Which brings me to Nessa.
Jen and Nessa, Nessa and Jen.
Jen is spending more and more time with Nessa. Lots more time. Judith seems to think it’s a good idea, that Jen has someone to talk to. That is what she said to me. But I’m not so sure; I mean, it’s not as if Nessa is in the best place either, is she? It wasn’t long ago that Jen was the one looking after her.
‘It’s good that she’s got Nessa to talk to.’
‘Why? She’s got me to talk to,’ I retorted. Even to my own ears I sounded snappy and impatient, but in my defence, I was practising a plait with three pieces of rope tied onto the back of a kitchen chair. The chair stays still and doesn’t wriggle around and complain about how I’m hurting its head.
‘Oh you know what I mean, Edward, sometimes you just need a girlfriend to talk to. She’s not only lost her sister, she lost her best friend too.’
‘Daddy.

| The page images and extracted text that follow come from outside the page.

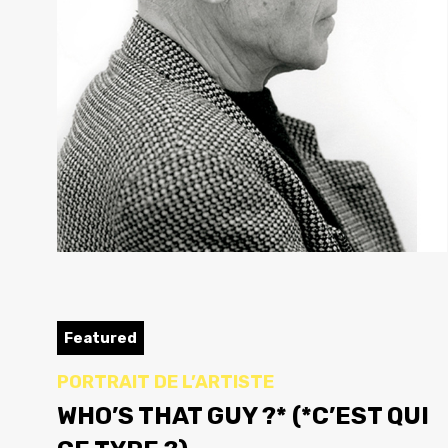
Featured
PORTRAIT DE L’ARTISTE
WHO’S THAT GUY ?* (*C’EST QUI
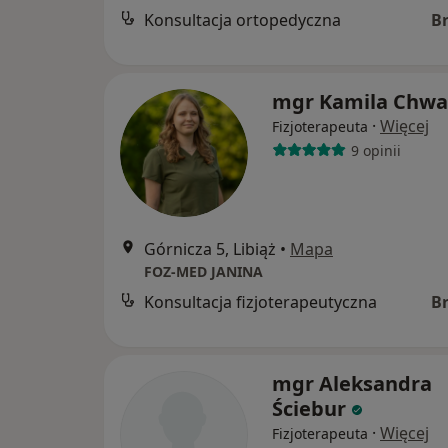
Konsultacja ortopedyczna
B
mgr Kamila Chwa
·
Więcej
Fizjoterapeuta
9 opinii
Górnicza 5, Libiąż
•
Mapa
FOZ-MED JANINA
Konsultacja fizjoterapeutyczna
B
mgr Aleksandra
Ściebur
·
Więcej
Fizjoterapeuta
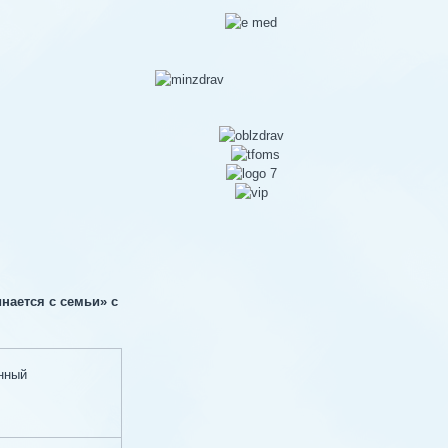
нается с семьи» с
нный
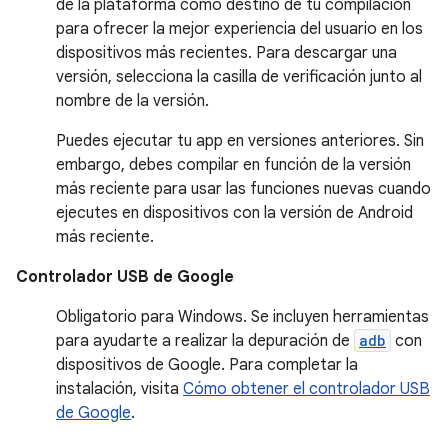
de la plataforma como destino de tu compilación
para ofrecer la mejor experiencia del usuario en los
dispositivos más recientes. Para descargar una
versión, selecciona la casilla de verificación junto al
nombre de la versión.
Puedes ejecutar tu app en versiones anteriores. Sin
embargo, debes compilar en función de la versión
más reciente para usar las funciones nuevas cuando
ejecutes en dispositivos con la versión de Android
más reciente.
Controlador USB de Google
Obligatorio para Windows. Se incluyen herramientas
para ayudarte a realizar la depuración de
adb
con
dispositivos de Google. Para completar la
instalación, visita
Cómo obtener el controlador USB
de Google
.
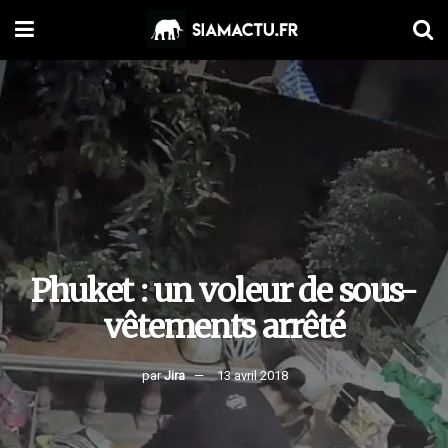
Phuket : un voleur de sous-
vêtements arrêté
par
Jira
13 avril 2018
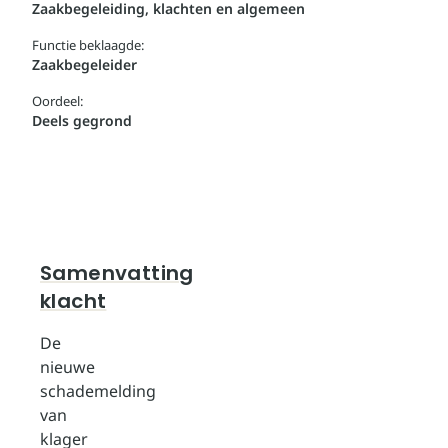
Zaakbegeleiding, klachten en algemeen
Functie beklaagde:
Zaakbegeleider
Oordeel:
Deels gegrond
Samenvatting
klacht
De
nieuwe
schademelding
van
klager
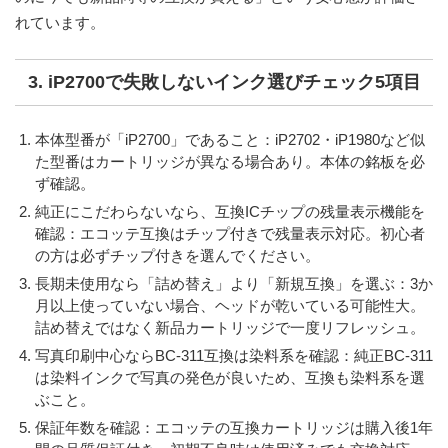
れています。
3. iP2700で失敗しないインク選びチェック5項目
本体型番が「iP2700」であること
：iP2702・iP1980など似
た型番はカートリッジが異なる場合あり。本体の銘板を必
ず確認。
純正にこだわらないなら、互換ICチップの残量表示機能を
確認
：エコッテ互換はチップ付きで残量表示対応。初心者
の方は必ずチップ付きを選んでください。
長期未使用なら「詰め替え」より「新規互換」を選ぶ
：3か
月以上使っていない場合、ヘッドが乾いている可能性大。
詰め替えではなく新品カートリッジで一度リフレッシュ。
写真印刷中心ならBC-311互換は染料系を確認
：純正BC-311
は染料インクで写真の発色が良いため、互換も染料系を選
ぶこと。
保証年数を確認
：エコッテの互換カートリッジは購入後1年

You’re hurting my head.’
‘Sorry.’ I stop the Dutch plait that my fingers have recently learnt to make. Thank the Lord for YouTube. Thanks to the chair and the rope, I’ve become quite proficient at girls’ hairstyles recently. ‘Almost done. Pass me the purple bobble.’
‘But my swimsuit is green.’
‘Oh. Pass me the green one then.’
‘We don’t have any green bobbles.’
‘Yellow?’
‘I have banana ones or lemon. Which do you think, Daddy?’
I look over to where Oscar is listening to our conversation, the scrunch of his nose expressing my own confusion. ‘They’re both yellow. It doesn’t matter, does it?’ I question as Oscar rummages into the hair bobble pot and holds up the bobbles in question in each hand.
Hailey takes a deep breath and I feel the familiar tug of my heart, the pride that sits on my lips as she explains in layman terms the error of my ways.
‘No, Daddy, they aren’t the same. The banana ones go with the bright colours and the lemon go with the pale ones.’ She pushes her glasses up her nose and points to the banana variety.
‘There’re pineapple ones too. What about thems?’ Oscar drops the lemon and dangles the pineapple variety from his finger.
‘Hmmm. What do you think, Daddy?’
‘Well, I think that the tone of your swimsuit is of the lime persuasion so I would go with the pineapple, then you’ve got a tropical theme going on. The banana is a little more pina colada and the pineapple hints at a more refined palate . . . more margarita?’
Girls’ outfits are another thing that I’m finding it hard to negotiate with. It took me ten minutes to work out how to do the straps on Hailey’s swimsuit. They criss-cross her back and attach themselves onto the suit in some weird clip things. Oscar is wearing swimming shorts. One leg through the hole, the other leg through the other. Simple.